Reproduce the data in full, exactly.
─── ENTRIES SHOWN
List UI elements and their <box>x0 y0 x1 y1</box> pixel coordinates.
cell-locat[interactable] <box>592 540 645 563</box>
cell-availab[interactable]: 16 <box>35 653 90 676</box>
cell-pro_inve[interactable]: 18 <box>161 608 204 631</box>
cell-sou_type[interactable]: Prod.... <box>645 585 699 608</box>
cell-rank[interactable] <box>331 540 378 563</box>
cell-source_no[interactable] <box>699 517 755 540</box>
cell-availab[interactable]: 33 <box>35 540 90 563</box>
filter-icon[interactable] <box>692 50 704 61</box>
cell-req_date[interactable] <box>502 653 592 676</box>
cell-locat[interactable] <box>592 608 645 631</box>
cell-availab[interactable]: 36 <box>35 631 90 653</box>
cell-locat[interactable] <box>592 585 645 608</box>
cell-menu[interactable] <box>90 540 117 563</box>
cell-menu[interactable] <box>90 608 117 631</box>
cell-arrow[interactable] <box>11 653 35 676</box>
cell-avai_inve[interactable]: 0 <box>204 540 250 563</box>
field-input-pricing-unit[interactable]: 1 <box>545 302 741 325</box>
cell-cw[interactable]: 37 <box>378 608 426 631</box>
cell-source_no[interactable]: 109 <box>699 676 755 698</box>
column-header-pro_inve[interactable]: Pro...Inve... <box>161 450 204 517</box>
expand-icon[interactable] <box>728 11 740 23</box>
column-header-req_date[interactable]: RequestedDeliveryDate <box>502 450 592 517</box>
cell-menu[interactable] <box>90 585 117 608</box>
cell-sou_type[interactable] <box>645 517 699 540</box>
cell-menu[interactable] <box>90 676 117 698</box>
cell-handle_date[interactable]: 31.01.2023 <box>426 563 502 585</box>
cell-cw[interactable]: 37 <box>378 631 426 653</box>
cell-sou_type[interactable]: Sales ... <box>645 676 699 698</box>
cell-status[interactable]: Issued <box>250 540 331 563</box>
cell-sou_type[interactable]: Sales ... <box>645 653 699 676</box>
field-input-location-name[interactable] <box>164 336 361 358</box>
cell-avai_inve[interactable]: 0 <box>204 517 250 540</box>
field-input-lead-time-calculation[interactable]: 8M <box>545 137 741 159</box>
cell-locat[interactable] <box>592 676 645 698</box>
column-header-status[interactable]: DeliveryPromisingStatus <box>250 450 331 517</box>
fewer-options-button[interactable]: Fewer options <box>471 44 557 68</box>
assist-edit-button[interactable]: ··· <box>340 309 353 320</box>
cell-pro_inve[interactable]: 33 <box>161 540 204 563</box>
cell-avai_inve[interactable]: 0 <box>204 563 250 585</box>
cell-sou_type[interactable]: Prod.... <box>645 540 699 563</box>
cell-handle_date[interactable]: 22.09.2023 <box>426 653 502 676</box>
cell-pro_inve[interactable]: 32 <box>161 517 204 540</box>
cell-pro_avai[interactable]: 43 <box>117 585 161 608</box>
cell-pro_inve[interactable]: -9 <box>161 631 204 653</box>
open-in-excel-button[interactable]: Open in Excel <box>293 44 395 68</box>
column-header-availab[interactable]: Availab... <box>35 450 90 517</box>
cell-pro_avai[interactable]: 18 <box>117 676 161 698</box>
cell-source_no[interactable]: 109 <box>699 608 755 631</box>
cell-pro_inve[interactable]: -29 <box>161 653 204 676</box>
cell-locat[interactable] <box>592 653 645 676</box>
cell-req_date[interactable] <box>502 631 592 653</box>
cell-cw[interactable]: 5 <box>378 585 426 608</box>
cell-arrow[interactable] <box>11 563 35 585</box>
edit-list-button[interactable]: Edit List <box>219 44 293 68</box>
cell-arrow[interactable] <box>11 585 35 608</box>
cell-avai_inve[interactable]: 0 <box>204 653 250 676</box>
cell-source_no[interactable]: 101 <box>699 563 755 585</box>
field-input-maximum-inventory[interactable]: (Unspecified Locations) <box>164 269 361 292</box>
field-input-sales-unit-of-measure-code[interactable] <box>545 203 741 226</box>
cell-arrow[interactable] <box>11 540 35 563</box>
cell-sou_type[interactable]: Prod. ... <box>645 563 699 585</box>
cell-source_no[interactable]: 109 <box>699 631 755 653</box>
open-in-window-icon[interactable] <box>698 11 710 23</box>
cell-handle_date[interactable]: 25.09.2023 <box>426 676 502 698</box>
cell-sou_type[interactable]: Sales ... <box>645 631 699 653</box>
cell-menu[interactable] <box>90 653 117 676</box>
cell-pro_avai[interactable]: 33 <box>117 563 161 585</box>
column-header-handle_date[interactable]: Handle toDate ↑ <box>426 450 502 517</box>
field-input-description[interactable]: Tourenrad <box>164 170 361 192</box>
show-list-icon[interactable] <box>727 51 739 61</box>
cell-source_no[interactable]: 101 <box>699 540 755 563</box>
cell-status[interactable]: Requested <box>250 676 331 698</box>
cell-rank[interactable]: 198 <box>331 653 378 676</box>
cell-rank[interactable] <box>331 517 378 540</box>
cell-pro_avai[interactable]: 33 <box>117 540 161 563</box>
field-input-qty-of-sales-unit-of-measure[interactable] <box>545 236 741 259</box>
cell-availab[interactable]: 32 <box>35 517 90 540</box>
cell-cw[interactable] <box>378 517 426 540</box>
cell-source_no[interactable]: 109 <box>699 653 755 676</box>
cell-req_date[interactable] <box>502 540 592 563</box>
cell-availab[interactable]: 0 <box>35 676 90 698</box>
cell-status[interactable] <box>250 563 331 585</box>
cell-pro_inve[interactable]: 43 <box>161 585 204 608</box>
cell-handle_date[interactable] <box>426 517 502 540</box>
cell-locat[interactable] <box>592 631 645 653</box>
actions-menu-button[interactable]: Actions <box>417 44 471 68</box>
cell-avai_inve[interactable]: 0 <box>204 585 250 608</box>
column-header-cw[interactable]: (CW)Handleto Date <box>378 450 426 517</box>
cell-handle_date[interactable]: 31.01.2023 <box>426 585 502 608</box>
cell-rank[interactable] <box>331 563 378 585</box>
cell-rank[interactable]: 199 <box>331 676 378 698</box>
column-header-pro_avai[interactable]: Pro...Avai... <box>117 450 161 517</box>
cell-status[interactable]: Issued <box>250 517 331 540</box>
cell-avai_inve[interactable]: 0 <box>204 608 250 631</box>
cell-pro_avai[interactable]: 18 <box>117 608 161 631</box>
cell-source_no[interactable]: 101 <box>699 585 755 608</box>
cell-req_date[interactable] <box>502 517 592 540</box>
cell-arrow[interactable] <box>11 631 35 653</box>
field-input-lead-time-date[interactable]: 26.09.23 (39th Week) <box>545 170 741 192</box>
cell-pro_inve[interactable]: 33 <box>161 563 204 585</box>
──────
-- OUTPUT FOR THIS EXERCISE --
List UI elements and their <box>x0 y0 x1 y1</box> pixel coordinates.
cell-locat[interactable] <box>592 540 645 563</box>
cell-availab[interactable]: 16 <box>35 653 90 676</box>
cell-pro_inve[interactable]: 18 <box>161 608 204 631</box>
cell-sou_type[interactable]: Prod.... <box>645 585 699 608</box>
cell-rank[interactable] <box>331 540 378 563</box>
cell-source_no[interactable] <box>699 517 755 540</box>
cell-availab[interactable]: 33 <box>35 540 90 563</box>
filter-icon[interactable] <box>692 50 704 61</box>
cell-req_date[interactable] <box>502 653 592 676</box>
cell-locat[interactable] <box>592 608 645 631</box>
cell-availab[interactable]: 36 <box>35 631 90 653</box>
cell-locat[interactable] <box>592 585 645 608</box>
cell-menu[interactable] <box>90 540 117 563</box>
cell-menu[interactable] <box>90 608 117 631</box>
cell-arrow[interactable] <box>11 653 35 676</box>
cell-avai_inve[interactable]: 0 <box>204 540 250 563</box>
field-input-pricing-unit[interactable]: 1 <box>545 302 741 325</box>
cell-cw[interactable]: 37 <box>378 608 426 631</box>
cell-source_no[interactable]: 109 <box>699 676 755 698</box>
column-header-pro_inve[interactable]: Pro...Inve... <box>161 450 204 517</box>
expand-icon[interactable] <box>728 11 740 23</box>
column-header-req_date[interactable]: RequestedDeliveryDate <box>502 450 592 517</box>
cell-menu[interactable] <box>90 585 117 608</box>
cell-sou_type[interactable] <box>645 517 699 540</box>
cell-menu[interactable] <box>90 676 117 698</box>
cell-handle_date[interactable]: 31.01.2023 <box>426 563 502 585</box>
cell-cw[interactable]: 37 <box>378 631 426 653</box>
cell-sou_type[interactable]: Sales ... <box>645 676 699 698</box>
cell-status[interactable]: Issued <box>250 540 331 563</box>
cell-sou_type[interactable]: Sales ... <box>645 653 699 676</box>
field-input-location-name[interactable] <box>164 336 361 358</box>
cell-avai_inve[interactable]: 0 <box>204 517 250 540</box>
field-input-lead-time-calculation[interactable]: 8M <box>545 137 741 159</box>
cell-locat[interactable] <box>592 676 645 698</box>
column-header-status[interactable]: DeliveryPromisingStatus <box>250 450 331 517</box>
fewer-options-button[interactable]: Fewer options <box>471 44 557 68</box>
assist-edit-button[interactable]: ··· <box>340 309 353 320</box>
cell-pro_inve[interactable]: 33 <box>161 540 204 563</box>
cell-avai_inve[interactable]: 0 <box>204 563 250 585</box>
cell-sou_type[interactable]: Prod.... <box>645 540 699 563</box>
cell-handle_date[interactable]: 22.09.2023 <box>426 653 502 676</box>
cell-pro_inve[interactable]: 32 <box>161 517 204 540</box>
cell-pro_avai[interactable]: 43 <box>117 585 161 608</box>
cell-pro_inve[interactable]: -9 <box>161 631 204 653</box>
open-in-excel-button[interactable]: Open in Excel <box>293 44 395 68</box>
column-header-availab[interactable]: Availab... <box>35 450 90 517</box>
cell-pro_avai[interactable]: 18 <box>117 676 161 698</box>
cell-source_no[interactable]: 109 <box>699 608 755 631</box>
cell-pro_inve[interactable]: -29 <box>161 653 204 676</box>
cell-locat[interactable] <box>592 653 645 676</box>
cell-req_date[interactable] <box>502 631 592 653</box>
cell-cw[interactable]: 5 <box>378 585 426 608</box>
cell-arrow[interactable] <box>11 563 35 585</box>
edit-list-button[interactable]: Edit List <box>219 44 293 68</box>
cell-arrow[interactable] <box>11 585 35 608</box>
cell-avai_inve[interactable]: 0 <box>204 653 250 676</box>
cell-source_no[interactable]: 101 <box>699 563 755 585</box>
field-input-maximum-inventory[interactable]: (Unspecified Locations) <box>164 269 361 292</box>
field-input-sales-unit-of-measure-code[interactable] <box>545 203 741 226</box>
cell-arrow[interactable] <box>11 540 35 563</box>
cell-sou_type[interactable]: Prod. ... <box>645 563 699 585</box>
cell-source_no[interactable]: 109 <box>699 631 755 653</box>
open-in-window-icon[interactable] <box>698 11 710 23</box>
cell-handle_date[interactable]: 25.09.2023 <box>426 676 502 698</box>
cell-sou_type[interactable]: Sales ... <box>645 631 699 653</box>
cell-menu[interactable] <box>90 653 117 676</box>
cell-pro_avai[interactable]: 33 <box>117 563 161 585</box>
column-header-handle_date[interactable]: Handle toDate ↑ <box>426 450 502 517</box>
field-input-description[interactable]: Tourenrad <box>164 170 361 192</box>
show-list-icon[interactable] <box>727 51 739 61</box>
cell-source_no[interactable]: 101 <box>699 540 755 563</box>
cell-status[interactable]: Requested <box>250 676 331 698</box>
cell-rank[interactable]: 198 <box>331 653 378 676</box>
cell-rank[interactable] <box>331 517 378 540</box>
cell-pro_avai[interactable]: 33 <box>117 540 161 563</box>
field-input-qty-of-sales-unit-of-measure[interactable] <box>545 236 741 259</box>
cell-availab[interactable]: 32 <box>35 517 90 540</box>
cell-cw[interactable] <box>378 517 426 540</box>
cell-source_no[interactable]: 109 <box>699 653 755 676</box>
cell-req_date[interactable] <box>502 540 592 563</box>
cell-availab[interactable]: 0 <box>35 676 90 698</box>
cell-status[interactable] <box>250 563 331 585</box>
cell-pro_inve[interactable]: 43 <box>161 585 204 608</box>
cell-handle_date[interactable] <box>426 517 502 540</box>
cell-locat[interactable] <box>592 631 645 653</box>
actions-menu-button[interactable]: Actions <box>417 44 471 68</box>
cell-avai_inve[interactable]: 0 <box>204 585 250 608</box>
column-header-cw[interactable]: (CW)Handleto Date <box>378 450 426 517</box>
cell-handle_date[interactable]: 31.01.2023 <box>426 585 502 608</box>
cell-rank[interactable] <box>331 563 378 585</box>
cell-rank[interactable]: 199 <box>331 676 378 698</box>
column-header-pro_avai[interactable]: Pro...Avai... <box>117 450 161 517</box>
cell-status[interactable]: Issued <box>250 517 331 540</box>
cell-avai_inve[interactable]: 0 <box>204 608 250 631</box>
cell-pro_avai[interactable]: 18 <box>117 608 161 631</box>
cell-source_no[interactable]: 101 <box>699 585 755 608</box>
cell-req_date[interactable] <box>502 517 592 540</box>
cell-arrow[interactable] <box>11 631 35 653</box>
field-input-lead-time-date[interactable]: 26.09.23 (39th Week) <box>545 170 741 192</box>
cell-pro_inve[interactable]: 33 <box>161 563 204 585</box>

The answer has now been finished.